The data: Begin
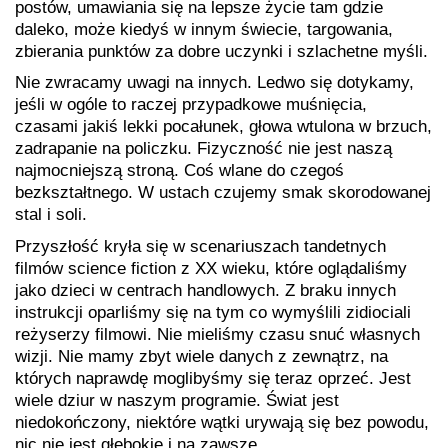
postów, umawiania się na lepsze życie tam gdzie
daleko, może kiedyś w innym świecie, targowania,
zbierania punktów za dobre uczynki i szlachetne myśli.
Nie zwracamy uwagi na innych. Ledwo się dotykamy,
jeśli w ogóle to raczej przypadkowe muśnięcia,
czasami jakiś lekki pocałunek, głowa wtulona w brzuch,
zadrapanie na policzku. Fizyczność nie jest naszą
najmocniejszą stroną. Coś wlane do czegoś
bezkształtnego. W ustach czujemy smak skorodowanej
stal i soli.
Przyszłość kryła się w scenariuszach tandetnych
filmów science fiction z XX wieku, które oglądaliśmy
jako dzieci w centrach handlowych. Z braku innych
instrukcji oparliśmy się na tym co wymyślili zidiociali
reżyserzy filmowi. Nie mieliśmy czasu snuć własnych
wizji. Nie mamy zbyt wiele danych z zewnątrz, na
których naprawdę moglibyśmy się teraz oprzeć. Jest
wiele dziur w naszym programie. Świat jest
niedokończony, niektóre wątki urywają się bez powodu,
nic nie jest głębokie i na zawsze.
The data: End
- _Exercise objective_:
The word "innych" appears in some lines above. Return every one of those lines.

- _Answer to the exercise_:
Nie zwracamy uwagi na innych. Ledwo się dotykamy,
jako dzieci w centrach handlowych. Z braku innych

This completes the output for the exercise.